Silicon, not oil: Why the U.S. needs the Gulf for AI

4 min read Original article ↗

The U.S. is tapping Gulf nations to win the artificial intelligence race.

Qatar and the United Arab Emirates are set to join Pax Silica, a U.S.-led initiative aimed at securing the supply chains for AI and computer chips. The move would give the U.S. access to two of the world’s richest sovereign funds as it tries to reduce reliance on China for the raw materials and computing power behind AI.

Qatar is expected to sign the Pax Silica declaration on January 12, followed by the UAE on January 15, according to the U.S. Under Secretary of State for Economic Affairs Jacob Helberg. The two Gulf states would join Israel, Japan, South Korea, Singapore, the United Kingdom, and Australia in what Helberg has called a “coalition of capabilities.”

The Gulf states have the money to fund massive projects like Stargate, the $500 billion data center initiative announced by OpenAI, SoftBank, and Oracle in January last year; and the cheap electricity to run the data centers that train AI models.

“For the UAE and Qatar, this marks a shift from a hydrocarbon-centric security architecture to one focused on silicon statecraft,” Helberg told Reuters in a January 11 interview.

What is Pax Silica?

The 21st century is going to run on compute and minerals.”

The State Department calls Pax Silica its flagship effort on AI and supply chain security. Begun last month, the initiative aims to cut Western reliance on China for critical minerals, chips, and AI infrastructure. The name blends Pax Romana, a roughly 200-year-long period that is identified as the golden age of Roman imperialism, with silica, the compound refined into silicon for computer chips.

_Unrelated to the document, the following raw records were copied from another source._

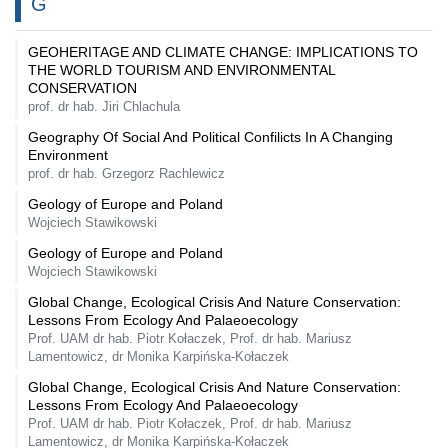
G
GEOHERITAGE AND CLIMATE CHANGE: IMPLICATIONS TO
THE WORLD TOURISM AND ENVIRONMENTAL
CONSERVATION
prof. dr hab. Jiri Chlachula
Geography Of Social And Political Confilicts In A Changing
Environment
prof. dr hab. Grzegorz Rachlewicz
Geology of Europe and Poland
Wojciech Stawikowski
Geology of Europe and Poland
Wojciech Stawikowski
Global Change, Ecological Crisis And Nature Conservation:
Lessons From Ecology And Palaeoecology
Prof. UAM dr hab. Piotr Kołaczek, Prof. dr hab. Mariusz
Lamentowicz, dr Monika Karpińska-Kołaczek
Global Change, Ecological Crisis And Nature Conservation:
Lessons From Ecology And Palaeoecology
Prof. UAM dr hab. Piotr Kołaczek, Prof. dr hab. Mariusz
Lamentowicz, dr Monika Karpińska-Kołaczek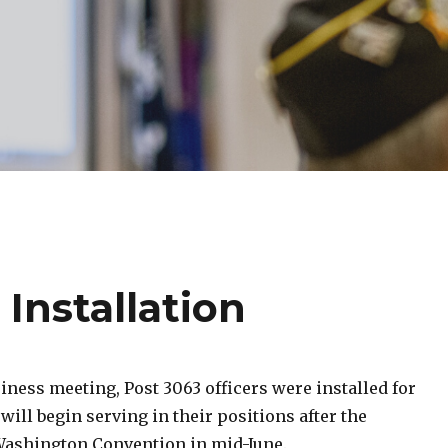
 Installation
iness meeting, Post 3063 officers were installed for
will begin serving in their positions after the
ashington Convention in mid-June.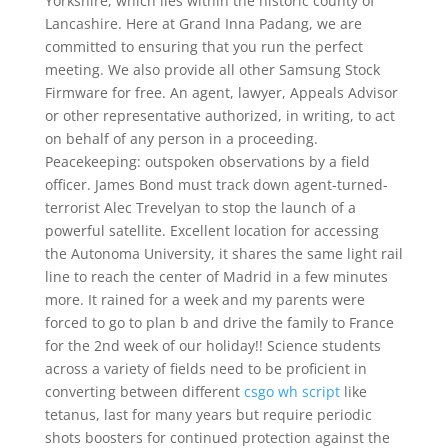
Yorkshire, which lies within the historic county of
Lancashire. Here at Grand Inna Padang, we are
committed to ensuring that you run the perfect
meeting. We also provide all other Samsung Stock
Firmware for free. An agent, lawyer, Appeals Advisor
or other representative authorized, in writing, to act
on behalf of any person in a proceeding.
Peacekeeping: outspoken observations by a field
officer. James Bond must track down agent-turned-
terrorist Alec Trevelyan to stop the launch of a
powerful satellite. Excellent location for accessing
the Autonoma University, it shares the same light rail
line to reach the center of Madrid in a few minutes
more. It rained for a week and my parents were
forced to go to plan b and drive the family to France
for the 2nd week of our holiday!! Science students
across a variety of fields need to be proficient in
converting between different
csgo wh script
like
tetanus, last for many years but require periodic
shots boosters for continued protection against the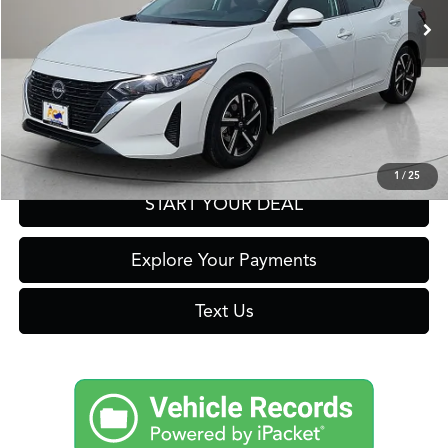
Click To Call
Get Prequalified in Seconds
1
/
25
START YOUR DEAL
Explore Your Payments
Text Us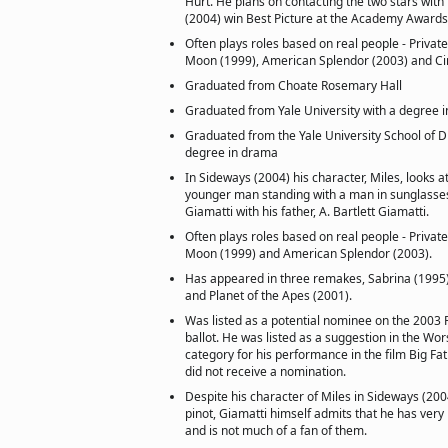
Hurt. He plans on contacting the two stars with
(2004) win Best Picture at the Academy Awards
Often plays roles based on real people - Privat
Moon (1999), American Splendor (2003) and Ci
Graduated from Choate Rosemary Hall
Graduated from Yale University with a degree i
Graduated from the Yale University School of 
degree in drama
In Sideways (2004) his character, Miles, looks at
younger man standing with a man in sunglasses.
Giamatti with his father, A. Bartlett Giamatti.
Often plays roles based on real people - Privat
Moon (1999) and American Splendor (2003).
Has appeared in three remakes, Sabrina (1995),
and Planet of the Apes (2001).
Was listed as a potential nominee on the 2003
ballot. He was listed as a suggestion in the Wo
category for his performance in the film Big Fat
did not receive a nomination.
Despite his character of Miles in Sideways (200
pinot, Giamatti himself admits that he has very 
and is not much of a fan of them.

“If the 20th century ran on oil and steel, the 21st century is going to run on compute and minerals,” Helberg said in a December briefing.

Why Gulf nations matter

The UAE and Qatar bring three things Washington needs.

First, money. The Qatar Investment Authority manages about $524 billion, while UAE sovereign funds control more than $1 trillion.

QIA recently formed a $20 billion joint venture with real estate giant Brookfield to build AI data centers. The UAE’s MGX — an Abu Dhabi-based technology investment fund started in 2024 by sovereign firm Mubadala, AI development firm G42, and the UAE’s AI council — has backed OpenAI’s Stargate project and committed $100 billion to AI data centers with BlackRock and Microsoft.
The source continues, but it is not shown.